2021-01-26 13:16:54,656 - hoaxy(init) - INFO: Site file /home/ubuntu/.hoaxy/sites.yaml found Traceback (most recent call last): File "/home/ubuntu/anaconda2/envs/hoaxy/bin/hoaxy", line 11, in
load_entry_point('hoaxy==0.1.0', 'console_scripts', 'hoaxy')()

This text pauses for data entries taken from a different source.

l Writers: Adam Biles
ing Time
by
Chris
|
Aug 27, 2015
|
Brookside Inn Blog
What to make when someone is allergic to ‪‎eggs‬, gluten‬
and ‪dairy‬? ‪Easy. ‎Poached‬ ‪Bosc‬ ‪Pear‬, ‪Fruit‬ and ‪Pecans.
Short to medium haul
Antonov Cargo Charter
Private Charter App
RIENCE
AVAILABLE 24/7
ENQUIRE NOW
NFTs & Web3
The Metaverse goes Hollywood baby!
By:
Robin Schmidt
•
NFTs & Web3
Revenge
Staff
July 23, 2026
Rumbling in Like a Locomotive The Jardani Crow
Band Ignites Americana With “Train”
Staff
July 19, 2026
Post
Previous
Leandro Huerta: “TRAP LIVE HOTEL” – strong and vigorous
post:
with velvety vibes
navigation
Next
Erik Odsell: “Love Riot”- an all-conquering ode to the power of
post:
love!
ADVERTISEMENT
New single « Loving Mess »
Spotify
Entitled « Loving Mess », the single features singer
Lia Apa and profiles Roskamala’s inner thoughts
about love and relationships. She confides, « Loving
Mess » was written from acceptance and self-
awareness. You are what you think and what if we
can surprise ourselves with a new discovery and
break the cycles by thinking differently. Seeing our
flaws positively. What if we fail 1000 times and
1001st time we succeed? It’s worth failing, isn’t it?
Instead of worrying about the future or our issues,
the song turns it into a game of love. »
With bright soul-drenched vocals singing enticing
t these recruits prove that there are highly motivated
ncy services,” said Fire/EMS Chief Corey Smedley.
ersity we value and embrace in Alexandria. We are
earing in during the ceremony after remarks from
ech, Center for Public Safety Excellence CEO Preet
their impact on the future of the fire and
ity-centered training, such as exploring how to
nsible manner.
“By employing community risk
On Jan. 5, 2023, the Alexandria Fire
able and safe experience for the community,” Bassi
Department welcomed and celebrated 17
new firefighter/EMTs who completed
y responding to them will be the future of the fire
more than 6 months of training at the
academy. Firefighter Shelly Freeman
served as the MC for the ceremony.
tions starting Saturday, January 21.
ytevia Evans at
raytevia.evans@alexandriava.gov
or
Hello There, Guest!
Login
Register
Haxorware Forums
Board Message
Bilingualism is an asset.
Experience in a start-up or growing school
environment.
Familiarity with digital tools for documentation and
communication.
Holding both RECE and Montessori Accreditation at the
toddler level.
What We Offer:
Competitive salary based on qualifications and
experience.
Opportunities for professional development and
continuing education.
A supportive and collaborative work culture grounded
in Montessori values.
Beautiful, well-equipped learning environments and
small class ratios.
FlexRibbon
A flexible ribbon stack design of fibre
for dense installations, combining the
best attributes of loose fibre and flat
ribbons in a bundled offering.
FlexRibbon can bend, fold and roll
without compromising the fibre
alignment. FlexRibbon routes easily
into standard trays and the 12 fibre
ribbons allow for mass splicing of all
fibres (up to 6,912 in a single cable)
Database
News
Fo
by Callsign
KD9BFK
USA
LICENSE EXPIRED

File "/home/ubuntu/anaconda2/envs/hoaxy/lib/python3.7/site-packages/hoaxy-0.1.0-py3.7.egg/hoaxy/commands/cmdline.py", line 122, in main
File "/home/ubuntu/anaconda2/envs/hoaxy/lib/python3.7/site-packages/hoaxy-0.1.0-py3.7.egg/hoaxy/commands/init.py", line 138, in run
File "/home/ubuntu/anaconda2/envs/hoaxy/lib/python3.7/site-packages/hoaxy-0.1.0-py3.7.egg/hoaxy/commands/init.py", line 115, in init
File "/home/ubuntu/anaconda2/envs/hoaxy/lib/python3.7/site-packages/hoaxy-0.1.0-py3.7.egg/hoaxy/commands/site.py", line 368, in load_sites
TypeError: list indices must be integers or slices, not str
Whenever I run the hoaxy init command I get this error. Any recommendations on what to do?